TASK ITEM:
The answer should consist of each line from the data below that includes "Aelita".

:: ENTRIES SUPPLIED ::

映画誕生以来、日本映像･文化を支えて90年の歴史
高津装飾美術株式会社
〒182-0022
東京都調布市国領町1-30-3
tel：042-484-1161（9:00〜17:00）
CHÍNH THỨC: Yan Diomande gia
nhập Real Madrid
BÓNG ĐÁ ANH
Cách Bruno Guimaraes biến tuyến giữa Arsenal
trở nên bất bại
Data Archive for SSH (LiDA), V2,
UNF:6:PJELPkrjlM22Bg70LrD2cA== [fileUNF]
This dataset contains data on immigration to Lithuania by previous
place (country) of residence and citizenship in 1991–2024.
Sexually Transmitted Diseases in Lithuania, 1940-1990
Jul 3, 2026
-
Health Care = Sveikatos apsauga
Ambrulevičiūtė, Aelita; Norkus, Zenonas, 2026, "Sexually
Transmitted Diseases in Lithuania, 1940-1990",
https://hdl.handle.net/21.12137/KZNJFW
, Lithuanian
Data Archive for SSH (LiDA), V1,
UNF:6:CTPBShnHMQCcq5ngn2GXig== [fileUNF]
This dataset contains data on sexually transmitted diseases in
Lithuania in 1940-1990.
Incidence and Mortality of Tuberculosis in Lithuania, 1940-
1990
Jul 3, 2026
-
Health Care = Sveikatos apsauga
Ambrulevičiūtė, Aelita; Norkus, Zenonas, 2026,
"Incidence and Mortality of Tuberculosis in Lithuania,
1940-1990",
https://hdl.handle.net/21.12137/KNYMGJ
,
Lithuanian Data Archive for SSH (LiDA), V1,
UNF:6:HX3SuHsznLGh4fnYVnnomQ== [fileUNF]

:::
:: ENTRIES SUPPLIED ::

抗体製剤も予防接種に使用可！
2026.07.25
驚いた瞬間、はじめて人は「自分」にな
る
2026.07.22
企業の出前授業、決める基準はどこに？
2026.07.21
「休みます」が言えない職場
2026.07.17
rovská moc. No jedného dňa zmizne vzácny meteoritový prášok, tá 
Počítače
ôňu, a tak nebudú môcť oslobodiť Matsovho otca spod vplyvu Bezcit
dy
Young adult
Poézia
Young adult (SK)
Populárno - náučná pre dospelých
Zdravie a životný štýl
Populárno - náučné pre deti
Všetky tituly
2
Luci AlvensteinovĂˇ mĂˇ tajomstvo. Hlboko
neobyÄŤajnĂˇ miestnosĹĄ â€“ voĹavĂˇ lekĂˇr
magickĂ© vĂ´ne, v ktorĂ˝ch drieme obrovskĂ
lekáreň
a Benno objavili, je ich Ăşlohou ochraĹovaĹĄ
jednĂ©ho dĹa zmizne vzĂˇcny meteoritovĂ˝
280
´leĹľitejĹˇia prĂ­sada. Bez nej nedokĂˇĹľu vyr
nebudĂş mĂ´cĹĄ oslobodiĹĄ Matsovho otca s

:::
:: ENTRIES SUPPLIED ::

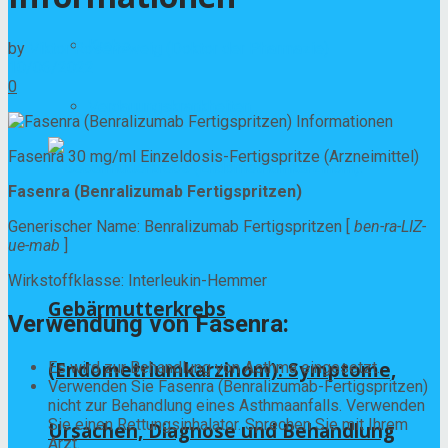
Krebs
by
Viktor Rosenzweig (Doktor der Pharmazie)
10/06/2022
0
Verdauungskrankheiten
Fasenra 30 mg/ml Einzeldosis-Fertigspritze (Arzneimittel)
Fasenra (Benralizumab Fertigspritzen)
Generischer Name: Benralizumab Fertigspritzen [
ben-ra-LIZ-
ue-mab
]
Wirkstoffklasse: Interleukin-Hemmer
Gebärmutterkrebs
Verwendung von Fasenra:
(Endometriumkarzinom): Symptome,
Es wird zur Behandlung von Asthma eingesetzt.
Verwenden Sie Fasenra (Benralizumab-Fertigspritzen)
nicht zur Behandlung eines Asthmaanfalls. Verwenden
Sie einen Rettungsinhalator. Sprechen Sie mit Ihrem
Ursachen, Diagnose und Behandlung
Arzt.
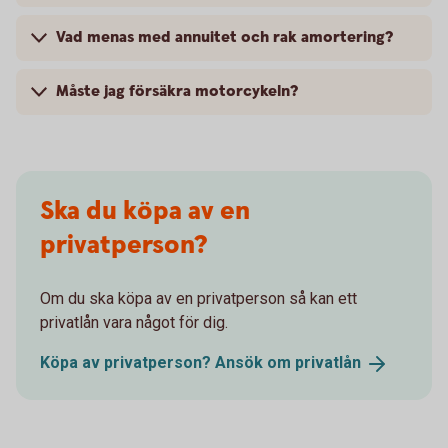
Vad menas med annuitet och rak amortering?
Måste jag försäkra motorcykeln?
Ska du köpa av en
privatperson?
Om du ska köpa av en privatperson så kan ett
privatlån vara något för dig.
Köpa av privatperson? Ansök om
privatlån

:::

ANSWER BELOW:
Ambrulevičiūtė, Aelita; Norkus, Zenonas, 2026, "Sexually
Ambrulevičiūtė, Aelita; Norkus, Zenonas, 2026,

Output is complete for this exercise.